To carry out the test, simply double click on the series and select View/Descriptive Statistics & Tests/Empirical Distribution Tests... from the series window.
There are two tabs in the dialog. The Test Specification tab allows you to specify the parametric distribution against which you want to test the empirical distribution of the series. Simply select the distribution of interest from the drop-down menu. The small display window will change to show you the parameterization of the specified distribution.
You can specify the values of any known parameters in the edit field or fields. If you leave any field blank, EViews will estimate the corresponding parameter using the data contained in the series.
The Estimation Options tab provides control over any iterative estimation that is required. You should not need to use this tab unless the output indicates failure in the estimation process. Most of the options in this tab should be self-explanatory. If you select User-specified starting values, EViews will take the starting values from the C coefficient vector.
It is worth noting that some distributions have positive probability on a restricted domain. If the series data take values outside this domain, EViews will report an out-of-range error. Similarly, some of the distributions have restrictions on domain of the parameter values. If you specify a parameter value that does not satisfy this restriction, EViews will report an error message.
The output from this view consists of two parts. The first part displays the test statistics and associated probability values.
Here, we show the output from a test for normality where both the mean and the variance are estimated from the series data. The first column, “Value”, reports the asymptotic test statistics while the second column, “Adj. Value”, reports test statistics that have a finite sample correction or adjusted for parameter uncertainty (in case the parameters are estimated). The third column reports p-value for the adjusted statistics.
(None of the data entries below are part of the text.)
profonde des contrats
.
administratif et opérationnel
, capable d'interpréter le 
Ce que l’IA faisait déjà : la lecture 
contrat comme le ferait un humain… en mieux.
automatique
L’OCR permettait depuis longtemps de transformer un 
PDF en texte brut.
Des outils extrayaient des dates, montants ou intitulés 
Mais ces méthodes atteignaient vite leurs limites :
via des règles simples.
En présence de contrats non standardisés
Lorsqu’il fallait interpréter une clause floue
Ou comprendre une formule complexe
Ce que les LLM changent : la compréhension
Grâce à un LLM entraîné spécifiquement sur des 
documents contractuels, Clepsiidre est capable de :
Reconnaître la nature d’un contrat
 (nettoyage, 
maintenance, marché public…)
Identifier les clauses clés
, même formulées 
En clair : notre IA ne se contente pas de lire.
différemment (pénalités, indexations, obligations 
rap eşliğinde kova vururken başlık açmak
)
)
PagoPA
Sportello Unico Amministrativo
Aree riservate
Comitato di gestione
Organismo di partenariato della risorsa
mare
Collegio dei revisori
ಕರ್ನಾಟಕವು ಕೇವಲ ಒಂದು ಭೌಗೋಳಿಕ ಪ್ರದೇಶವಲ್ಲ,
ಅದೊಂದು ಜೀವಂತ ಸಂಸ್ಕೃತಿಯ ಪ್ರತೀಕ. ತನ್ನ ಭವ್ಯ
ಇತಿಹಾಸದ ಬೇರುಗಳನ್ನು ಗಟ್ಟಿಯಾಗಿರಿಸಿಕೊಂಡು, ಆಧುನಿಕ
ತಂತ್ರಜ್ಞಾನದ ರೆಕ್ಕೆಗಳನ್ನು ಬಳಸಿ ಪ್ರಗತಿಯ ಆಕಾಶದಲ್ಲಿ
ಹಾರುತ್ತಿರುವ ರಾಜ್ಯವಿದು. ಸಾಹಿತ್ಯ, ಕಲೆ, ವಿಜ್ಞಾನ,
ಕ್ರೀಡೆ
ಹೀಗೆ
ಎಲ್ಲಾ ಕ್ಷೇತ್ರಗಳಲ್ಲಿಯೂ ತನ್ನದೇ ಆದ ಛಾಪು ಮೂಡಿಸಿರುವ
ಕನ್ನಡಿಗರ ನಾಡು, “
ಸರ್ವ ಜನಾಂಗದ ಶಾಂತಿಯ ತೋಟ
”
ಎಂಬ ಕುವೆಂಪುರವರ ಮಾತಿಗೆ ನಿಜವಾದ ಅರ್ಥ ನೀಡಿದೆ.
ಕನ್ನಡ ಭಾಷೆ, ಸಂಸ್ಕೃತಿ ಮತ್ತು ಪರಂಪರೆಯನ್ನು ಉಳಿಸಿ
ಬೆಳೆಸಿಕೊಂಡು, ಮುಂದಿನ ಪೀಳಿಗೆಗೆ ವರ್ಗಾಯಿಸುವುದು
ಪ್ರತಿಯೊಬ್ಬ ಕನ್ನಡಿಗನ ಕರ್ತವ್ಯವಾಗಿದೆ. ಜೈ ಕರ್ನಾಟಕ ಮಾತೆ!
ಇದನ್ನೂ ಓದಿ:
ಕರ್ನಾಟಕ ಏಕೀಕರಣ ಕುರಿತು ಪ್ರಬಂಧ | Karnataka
All of the reported EViews p-values will account for the fact that parameters in the distribution have been estimated. In cases where estimation of parameters is involved, the distributions of the goodness-of-fit statistics are non-standard and distribution dependent, so that EViews may report a subset of tests and/or only a range of p-value. In this case, for example, EViews reports the Lilliefors test statistic instead of the Kolmogorov statistic since the parameters of the normal have been estimated. Details on the computation of the test statistics and the associated p-values may be found in Anderson and Darling (1952, 1954), Lewis (1961), Durbin (1970), Dallal and Wilkinson (1986), Davis and Stephens (1989), Csörgö and Faraway (1996) and Stephens (1986).
The second part of the output table displays the parameter values used to compute the theoretical distribution function. Any parameters that are specified to estimate are estimated by maximum likelihood (for the normal distribution, the ML estimate of the standard deviation is subsequently degree of freedom corrected if the mean is not specified a priori). For parameters that do not have a closed form analytic solution, the likelihood function is maximized using analytic first and second derivatives. These estimated parameters are reported with a standard error and p-value based on the asymptotic normal distribution.